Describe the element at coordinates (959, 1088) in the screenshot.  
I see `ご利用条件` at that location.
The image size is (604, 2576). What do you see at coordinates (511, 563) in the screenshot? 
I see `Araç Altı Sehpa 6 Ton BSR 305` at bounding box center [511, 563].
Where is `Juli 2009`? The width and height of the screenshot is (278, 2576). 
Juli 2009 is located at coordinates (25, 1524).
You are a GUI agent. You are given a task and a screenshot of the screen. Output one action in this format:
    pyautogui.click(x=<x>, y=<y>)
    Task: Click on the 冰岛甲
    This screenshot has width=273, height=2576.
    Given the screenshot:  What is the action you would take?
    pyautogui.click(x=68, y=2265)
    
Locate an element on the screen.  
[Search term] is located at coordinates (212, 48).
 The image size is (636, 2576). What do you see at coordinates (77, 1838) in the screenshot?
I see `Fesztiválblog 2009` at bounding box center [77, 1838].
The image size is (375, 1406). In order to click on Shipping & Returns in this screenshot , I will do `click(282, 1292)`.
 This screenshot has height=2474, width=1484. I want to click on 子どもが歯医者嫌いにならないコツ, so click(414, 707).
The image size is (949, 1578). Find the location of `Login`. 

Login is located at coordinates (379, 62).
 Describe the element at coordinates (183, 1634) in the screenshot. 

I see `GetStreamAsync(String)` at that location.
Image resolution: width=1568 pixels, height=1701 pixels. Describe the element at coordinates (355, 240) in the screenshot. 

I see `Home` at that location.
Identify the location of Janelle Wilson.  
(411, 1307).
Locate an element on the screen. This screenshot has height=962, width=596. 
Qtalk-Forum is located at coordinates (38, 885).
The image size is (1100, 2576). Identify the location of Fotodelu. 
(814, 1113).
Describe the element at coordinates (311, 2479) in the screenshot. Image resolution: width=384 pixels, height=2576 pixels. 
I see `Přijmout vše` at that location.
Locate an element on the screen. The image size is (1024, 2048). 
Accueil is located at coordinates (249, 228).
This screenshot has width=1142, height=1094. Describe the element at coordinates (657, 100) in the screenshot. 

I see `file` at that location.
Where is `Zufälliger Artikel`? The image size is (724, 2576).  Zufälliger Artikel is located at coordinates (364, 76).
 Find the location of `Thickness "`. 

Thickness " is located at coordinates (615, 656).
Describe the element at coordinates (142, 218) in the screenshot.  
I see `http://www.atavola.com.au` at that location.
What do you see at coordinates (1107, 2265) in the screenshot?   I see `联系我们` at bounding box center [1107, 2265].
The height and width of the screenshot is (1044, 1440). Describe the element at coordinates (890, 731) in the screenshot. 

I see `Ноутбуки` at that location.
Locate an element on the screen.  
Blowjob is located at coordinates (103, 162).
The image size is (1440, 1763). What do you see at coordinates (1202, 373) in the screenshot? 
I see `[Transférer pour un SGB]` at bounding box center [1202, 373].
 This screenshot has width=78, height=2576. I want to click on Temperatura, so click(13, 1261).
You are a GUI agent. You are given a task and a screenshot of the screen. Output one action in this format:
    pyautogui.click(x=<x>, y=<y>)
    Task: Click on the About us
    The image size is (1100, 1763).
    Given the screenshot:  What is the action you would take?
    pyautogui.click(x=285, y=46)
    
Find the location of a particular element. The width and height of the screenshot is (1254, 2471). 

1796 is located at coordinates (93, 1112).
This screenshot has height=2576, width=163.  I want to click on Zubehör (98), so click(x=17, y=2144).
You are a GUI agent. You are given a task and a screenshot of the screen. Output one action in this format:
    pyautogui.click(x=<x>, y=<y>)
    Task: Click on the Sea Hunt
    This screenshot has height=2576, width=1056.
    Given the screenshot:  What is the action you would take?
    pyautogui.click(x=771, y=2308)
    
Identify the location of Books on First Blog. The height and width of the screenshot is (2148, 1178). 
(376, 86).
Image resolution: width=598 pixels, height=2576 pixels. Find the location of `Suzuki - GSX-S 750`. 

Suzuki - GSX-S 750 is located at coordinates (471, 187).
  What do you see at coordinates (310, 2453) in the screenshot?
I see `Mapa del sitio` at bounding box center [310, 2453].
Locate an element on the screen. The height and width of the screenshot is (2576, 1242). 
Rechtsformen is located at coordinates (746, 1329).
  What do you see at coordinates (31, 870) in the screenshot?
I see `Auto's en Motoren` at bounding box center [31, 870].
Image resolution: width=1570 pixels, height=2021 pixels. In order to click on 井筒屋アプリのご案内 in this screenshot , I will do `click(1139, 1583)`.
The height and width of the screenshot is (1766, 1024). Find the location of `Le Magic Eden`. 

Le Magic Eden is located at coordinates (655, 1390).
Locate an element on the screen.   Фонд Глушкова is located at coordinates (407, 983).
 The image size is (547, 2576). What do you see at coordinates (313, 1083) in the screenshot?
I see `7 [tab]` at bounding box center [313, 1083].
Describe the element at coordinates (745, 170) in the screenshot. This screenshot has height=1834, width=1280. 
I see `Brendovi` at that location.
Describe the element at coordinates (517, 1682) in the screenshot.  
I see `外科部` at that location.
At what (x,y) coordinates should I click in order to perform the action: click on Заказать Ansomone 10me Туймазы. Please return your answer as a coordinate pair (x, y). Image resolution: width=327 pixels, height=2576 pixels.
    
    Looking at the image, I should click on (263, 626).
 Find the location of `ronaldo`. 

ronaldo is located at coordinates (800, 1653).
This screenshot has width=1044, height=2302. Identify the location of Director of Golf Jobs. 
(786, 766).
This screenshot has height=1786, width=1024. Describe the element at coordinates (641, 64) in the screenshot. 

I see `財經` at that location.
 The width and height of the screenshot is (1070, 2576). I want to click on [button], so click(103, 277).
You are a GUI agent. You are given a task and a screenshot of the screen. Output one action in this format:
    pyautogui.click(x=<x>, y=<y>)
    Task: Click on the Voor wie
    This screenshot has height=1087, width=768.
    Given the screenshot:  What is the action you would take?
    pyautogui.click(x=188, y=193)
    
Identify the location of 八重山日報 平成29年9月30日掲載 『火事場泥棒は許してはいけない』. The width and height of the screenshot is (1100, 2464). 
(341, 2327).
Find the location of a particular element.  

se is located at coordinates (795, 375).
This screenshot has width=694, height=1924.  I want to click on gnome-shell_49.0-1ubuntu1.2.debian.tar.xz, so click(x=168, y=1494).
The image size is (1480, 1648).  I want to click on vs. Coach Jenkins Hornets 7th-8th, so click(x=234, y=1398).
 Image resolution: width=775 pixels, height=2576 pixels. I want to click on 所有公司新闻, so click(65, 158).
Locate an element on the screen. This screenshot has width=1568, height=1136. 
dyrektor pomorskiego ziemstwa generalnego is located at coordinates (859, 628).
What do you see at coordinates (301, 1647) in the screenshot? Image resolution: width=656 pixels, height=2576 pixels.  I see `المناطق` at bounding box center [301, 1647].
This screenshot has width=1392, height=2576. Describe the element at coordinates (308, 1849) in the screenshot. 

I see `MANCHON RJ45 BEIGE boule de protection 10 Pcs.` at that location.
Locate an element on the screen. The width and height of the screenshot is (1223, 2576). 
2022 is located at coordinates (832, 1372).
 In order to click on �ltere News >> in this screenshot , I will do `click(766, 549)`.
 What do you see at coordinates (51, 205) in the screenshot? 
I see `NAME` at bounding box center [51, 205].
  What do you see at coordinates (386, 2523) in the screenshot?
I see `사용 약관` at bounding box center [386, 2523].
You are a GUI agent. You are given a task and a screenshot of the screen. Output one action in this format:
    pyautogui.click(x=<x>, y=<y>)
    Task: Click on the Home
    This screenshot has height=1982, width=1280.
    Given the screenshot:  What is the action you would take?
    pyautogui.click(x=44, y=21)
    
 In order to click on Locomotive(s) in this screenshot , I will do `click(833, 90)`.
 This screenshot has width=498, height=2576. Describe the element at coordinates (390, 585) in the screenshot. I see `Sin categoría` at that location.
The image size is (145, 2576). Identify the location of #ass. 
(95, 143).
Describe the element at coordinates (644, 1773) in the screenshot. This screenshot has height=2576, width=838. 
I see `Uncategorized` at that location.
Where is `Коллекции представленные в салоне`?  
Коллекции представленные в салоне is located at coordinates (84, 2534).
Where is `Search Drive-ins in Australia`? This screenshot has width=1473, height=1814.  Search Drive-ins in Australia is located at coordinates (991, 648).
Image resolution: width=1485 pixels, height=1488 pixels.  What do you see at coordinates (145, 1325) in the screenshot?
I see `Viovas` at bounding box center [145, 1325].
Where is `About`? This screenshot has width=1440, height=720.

> What is required
Take from the material above every line that includes the word "About".

> Your solution
    Task: Click on the About us
Where is `About`? This screenshot has width=1440, height=720.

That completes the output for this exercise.